- _Task to complete_
Extract every line from the records below that contains the word "About".
----- Supplied material -----
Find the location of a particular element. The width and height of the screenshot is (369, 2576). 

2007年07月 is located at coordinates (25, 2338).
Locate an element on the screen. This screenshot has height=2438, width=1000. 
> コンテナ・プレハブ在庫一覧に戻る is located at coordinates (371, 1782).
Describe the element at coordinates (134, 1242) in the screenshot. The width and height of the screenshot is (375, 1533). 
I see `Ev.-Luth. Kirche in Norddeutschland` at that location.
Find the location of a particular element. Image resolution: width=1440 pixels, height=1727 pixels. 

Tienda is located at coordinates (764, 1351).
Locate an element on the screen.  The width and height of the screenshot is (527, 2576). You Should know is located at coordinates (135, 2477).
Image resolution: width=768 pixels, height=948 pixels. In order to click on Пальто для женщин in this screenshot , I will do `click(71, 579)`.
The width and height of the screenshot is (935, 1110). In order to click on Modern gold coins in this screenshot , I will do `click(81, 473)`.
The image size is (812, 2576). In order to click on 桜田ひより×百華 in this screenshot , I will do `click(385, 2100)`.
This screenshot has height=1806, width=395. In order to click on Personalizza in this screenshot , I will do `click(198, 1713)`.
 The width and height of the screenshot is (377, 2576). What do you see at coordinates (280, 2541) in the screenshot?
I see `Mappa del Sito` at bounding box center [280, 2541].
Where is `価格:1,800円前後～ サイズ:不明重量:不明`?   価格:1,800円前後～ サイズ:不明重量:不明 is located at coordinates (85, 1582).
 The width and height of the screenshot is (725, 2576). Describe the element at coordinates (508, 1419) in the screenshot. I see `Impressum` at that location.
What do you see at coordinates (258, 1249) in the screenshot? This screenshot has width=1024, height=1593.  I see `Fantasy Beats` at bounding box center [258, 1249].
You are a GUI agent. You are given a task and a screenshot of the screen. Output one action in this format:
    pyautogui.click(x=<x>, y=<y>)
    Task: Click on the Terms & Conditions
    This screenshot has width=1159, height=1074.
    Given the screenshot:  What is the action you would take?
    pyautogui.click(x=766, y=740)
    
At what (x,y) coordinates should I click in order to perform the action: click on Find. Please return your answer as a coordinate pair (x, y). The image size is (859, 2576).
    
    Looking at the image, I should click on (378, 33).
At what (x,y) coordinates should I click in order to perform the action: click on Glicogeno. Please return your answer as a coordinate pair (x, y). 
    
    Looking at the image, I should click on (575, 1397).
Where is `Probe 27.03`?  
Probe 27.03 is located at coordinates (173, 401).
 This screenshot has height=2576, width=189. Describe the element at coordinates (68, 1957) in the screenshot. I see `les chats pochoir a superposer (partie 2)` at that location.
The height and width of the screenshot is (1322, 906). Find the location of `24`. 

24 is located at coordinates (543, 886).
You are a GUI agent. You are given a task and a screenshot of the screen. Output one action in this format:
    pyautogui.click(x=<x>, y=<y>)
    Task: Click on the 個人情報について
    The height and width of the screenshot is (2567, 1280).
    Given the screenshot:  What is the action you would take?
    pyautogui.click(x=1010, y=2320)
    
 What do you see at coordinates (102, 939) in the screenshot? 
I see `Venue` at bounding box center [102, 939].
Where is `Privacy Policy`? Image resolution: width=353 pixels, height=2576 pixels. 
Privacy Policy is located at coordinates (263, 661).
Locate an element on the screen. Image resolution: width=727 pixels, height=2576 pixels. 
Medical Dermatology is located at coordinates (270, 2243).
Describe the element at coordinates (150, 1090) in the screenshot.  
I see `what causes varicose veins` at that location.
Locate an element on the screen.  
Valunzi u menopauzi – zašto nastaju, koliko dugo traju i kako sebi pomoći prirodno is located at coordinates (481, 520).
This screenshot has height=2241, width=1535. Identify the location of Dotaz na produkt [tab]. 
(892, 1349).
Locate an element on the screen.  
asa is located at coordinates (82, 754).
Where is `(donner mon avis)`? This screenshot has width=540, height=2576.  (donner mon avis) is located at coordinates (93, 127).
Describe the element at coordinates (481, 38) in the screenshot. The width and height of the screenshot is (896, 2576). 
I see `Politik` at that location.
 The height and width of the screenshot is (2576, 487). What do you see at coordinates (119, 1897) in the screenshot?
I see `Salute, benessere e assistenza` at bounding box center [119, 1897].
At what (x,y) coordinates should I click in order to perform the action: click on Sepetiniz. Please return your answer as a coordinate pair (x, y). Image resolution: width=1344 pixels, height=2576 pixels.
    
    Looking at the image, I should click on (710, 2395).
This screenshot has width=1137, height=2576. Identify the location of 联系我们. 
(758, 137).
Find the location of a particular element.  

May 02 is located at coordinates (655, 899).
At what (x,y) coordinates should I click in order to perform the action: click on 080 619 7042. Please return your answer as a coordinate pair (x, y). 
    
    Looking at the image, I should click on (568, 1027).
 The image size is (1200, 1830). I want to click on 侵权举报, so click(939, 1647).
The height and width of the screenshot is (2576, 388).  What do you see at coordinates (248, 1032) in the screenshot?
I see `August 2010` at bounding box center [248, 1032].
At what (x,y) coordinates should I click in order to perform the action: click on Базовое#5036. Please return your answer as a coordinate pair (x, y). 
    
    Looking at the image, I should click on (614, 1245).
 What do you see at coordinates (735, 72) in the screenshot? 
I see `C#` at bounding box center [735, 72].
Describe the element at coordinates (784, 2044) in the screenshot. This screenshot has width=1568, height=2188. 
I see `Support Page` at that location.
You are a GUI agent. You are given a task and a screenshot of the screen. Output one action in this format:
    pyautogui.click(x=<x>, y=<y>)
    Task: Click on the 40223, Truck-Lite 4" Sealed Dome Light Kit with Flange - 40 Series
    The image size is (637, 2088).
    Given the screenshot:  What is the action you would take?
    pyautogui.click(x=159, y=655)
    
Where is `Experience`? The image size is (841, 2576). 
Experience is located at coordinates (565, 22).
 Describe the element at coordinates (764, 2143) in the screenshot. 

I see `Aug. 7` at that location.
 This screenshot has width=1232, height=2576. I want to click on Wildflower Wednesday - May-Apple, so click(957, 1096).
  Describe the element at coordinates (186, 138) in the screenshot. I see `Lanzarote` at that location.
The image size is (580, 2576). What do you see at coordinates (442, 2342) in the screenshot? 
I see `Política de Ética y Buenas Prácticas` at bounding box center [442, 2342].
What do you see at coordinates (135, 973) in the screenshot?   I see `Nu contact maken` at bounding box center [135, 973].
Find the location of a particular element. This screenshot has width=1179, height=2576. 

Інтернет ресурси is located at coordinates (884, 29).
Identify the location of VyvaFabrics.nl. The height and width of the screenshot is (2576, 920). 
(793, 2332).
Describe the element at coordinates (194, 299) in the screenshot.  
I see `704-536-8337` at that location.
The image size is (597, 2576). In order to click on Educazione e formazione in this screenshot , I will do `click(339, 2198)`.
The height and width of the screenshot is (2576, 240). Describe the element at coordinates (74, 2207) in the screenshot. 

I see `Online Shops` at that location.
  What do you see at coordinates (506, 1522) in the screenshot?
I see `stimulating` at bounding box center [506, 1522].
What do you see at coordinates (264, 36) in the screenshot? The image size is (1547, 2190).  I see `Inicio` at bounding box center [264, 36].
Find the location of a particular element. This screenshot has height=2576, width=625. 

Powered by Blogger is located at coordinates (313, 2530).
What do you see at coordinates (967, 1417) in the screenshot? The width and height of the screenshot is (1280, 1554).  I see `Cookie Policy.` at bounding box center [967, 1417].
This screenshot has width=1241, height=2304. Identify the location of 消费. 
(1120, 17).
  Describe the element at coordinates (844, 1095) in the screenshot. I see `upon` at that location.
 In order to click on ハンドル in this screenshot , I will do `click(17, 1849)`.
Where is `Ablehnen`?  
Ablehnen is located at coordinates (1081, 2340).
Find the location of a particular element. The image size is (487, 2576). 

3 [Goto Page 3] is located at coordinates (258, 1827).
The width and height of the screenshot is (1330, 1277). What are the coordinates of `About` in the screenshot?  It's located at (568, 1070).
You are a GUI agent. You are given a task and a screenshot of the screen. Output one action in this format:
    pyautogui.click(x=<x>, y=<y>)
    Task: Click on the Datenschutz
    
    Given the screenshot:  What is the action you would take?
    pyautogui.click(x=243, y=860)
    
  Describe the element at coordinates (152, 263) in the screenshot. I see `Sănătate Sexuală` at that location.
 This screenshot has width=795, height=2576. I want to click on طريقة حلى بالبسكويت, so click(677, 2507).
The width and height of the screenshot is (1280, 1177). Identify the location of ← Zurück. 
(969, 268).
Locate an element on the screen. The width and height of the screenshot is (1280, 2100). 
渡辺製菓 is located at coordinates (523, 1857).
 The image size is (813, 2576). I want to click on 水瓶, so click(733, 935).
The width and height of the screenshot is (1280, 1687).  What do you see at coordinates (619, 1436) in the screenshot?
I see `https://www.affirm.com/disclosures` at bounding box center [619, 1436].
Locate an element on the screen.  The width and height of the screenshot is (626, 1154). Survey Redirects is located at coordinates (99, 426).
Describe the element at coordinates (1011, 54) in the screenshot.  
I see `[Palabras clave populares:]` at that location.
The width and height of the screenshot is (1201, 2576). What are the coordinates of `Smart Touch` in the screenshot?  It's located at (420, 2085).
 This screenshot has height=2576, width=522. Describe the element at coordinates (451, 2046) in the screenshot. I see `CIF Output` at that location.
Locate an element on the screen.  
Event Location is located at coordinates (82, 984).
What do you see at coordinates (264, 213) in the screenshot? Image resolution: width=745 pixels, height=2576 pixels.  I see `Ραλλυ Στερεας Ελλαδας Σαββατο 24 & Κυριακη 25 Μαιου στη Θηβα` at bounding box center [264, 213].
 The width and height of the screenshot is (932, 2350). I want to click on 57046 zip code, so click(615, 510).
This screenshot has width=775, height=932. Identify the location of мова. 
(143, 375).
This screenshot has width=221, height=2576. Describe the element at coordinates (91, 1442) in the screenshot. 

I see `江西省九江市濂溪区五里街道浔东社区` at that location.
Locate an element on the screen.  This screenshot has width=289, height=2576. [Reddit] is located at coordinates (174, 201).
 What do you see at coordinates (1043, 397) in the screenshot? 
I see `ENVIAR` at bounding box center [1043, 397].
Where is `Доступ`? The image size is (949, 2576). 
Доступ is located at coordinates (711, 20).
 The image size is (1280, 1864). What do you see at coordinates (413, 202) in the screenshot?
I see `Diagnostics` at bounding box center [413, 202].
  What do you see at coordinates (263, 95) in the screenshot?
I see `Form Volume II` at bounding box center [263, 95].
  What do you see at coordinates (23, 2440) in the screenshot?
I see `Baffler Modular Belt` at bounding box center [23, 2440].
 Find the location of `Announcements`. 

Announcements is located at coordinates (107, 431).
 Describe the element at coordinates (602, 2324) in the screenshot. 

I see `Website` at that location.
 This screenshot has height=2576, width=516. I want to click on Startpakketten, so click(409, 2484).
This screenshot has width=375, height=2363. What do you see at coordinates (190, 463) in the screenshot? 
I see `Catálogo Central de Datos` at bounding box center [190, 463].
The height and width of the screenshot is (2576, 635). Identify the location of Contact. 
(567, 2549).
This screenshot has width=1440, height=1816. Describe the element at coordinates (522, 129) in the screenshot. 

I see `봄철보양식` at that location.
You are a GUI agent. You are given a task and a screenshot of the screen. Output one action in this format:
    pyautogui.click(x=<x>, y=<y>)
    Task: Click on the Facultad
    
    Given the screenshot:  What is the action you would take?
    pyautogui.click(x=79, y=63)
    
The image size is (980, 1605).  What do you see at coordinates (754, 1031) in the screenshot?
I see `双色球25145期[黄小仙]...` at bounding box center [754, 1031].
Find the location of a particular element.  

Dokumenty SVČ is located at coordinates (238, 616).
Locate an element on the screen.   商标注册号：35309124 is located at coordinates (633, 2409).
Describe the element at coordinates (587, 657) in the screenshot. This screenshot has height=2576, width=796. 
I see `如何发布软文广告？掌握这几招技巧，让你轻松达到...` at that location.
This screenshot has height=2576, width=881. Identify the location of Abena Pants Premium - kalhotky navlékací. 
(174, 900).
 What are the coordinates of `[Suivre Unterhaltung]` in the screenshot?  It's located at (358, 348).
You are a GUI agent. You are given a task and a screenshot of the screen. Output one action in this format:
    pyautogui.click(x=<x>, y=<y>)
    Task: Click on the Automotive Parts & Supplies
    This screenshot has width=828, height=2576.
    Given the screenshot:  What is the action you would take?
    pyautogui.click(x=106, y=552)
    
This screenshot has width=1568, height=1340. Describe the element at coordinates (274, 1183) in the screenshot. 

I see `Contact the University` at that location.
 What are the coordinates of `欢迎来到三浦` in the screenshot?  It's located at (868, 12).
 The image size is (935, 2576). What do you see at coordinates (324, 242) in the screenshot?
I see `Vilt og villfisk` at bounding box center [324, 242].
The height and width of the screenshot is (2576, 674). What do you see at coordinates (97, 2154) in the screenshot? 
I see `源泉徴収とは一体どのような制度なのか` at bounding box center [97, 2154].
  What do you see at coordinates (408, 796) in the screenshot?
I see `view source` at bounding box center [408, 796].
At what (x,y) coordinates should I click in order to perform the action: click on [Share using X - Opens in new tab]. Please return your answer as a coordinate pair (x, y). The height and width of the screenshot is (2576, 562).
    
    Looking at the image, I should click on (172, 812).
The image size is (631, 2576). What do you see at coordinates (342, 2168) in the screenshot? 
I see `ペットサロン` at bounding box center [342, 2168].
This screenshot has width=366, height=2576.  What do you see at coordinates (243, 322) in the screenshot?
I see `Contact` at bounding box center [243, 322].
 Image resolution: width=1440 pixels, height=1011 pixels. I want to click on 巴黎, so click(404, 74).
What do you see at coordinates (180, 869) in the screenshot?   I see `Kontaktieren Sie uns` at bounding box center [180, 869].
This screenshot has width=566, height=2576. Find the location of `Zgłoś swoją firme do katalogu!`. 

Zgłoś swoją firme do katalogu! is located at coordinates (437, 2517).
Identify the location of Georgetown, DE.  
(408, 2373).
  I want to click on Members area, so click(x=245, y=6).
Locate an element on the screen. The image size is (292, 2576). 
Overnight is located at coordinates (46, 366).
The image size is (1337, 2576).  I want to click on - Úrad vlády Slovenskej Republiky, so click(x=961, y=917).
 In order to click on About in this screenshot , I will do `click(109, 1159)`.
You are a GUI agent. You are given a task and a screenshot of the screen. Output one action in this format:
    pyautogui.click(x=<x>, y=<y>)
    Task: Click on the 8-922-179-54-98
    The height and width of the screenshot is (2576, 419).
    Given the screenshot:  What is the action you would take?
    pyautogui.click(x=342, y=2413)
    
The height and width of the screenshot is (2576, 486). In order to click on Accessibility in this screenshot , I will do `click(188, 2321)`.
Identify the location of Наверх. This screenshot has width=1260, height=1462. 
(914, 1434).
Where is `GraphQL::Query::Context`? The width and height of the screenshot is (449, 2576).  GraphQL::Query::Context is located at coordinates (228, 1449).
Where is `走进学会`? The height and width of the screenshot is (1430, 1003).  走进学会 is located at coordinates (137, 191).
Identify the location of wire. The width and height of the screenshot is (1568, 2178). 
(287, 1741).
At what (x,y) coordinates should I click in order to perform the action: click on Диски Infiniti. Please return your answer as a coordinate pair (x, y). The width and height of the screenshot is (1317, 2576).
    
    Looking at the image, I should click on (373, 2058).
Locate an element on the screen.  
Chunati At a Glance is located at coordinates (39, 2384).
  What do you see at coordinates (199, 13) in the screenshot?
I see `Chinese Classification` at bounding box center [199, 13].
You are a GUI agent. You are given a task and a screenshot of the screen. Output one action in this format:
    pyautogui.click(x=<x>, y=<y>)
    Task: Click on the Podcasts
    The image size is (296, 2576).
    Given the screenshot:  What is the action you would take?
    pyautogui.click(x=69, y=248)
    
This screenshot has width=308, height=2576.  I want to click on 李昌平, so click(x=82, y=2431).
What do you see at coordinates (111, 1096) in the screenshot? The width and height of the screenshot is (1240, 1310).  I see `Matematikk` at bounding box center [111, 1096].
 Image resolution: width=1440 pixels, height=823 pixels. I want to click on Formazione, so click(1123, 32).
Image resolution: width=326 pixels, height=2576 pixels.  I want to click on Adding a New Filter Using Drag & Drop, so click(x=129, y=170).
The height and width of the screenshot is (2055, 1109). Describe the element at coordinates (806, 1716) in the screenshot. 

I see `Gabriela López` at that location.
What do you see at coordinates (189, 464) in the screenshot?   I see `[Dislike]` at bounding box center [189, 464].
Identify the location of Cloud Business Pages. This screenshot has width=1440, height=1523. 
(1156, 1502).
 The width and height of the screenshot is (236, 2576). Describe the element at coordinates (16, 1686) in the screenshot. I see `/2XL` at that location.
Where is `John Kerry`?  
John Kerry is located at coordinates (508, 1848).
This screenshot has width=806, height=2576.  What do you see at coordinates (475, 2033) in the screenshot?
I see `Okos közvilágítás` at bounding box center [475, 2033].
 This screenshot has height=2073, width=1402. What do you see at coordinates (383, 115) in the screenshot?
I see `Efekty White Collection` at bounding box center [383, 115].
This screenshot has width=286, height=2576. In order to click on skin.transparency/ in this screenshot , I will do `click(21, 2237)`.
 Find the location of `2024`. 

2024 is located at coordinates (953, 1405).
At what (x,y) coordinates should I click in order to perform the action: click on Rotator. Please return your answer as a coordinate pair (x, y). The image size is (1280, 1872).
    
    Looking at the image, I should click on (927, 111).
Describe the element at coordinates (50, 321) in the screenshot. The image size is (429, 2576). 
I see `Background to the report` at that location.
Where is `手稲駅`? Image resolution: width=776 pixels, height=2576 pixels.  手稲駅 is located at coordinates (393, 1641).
-----
- _Response box_
The width and height of the screenshot is (1330, 1277). What are the coordinates of `About` in the screenshot?  It's located at (568, 1070).
 In order to click on About in this screenshot , I will do `click(109, 1159)`.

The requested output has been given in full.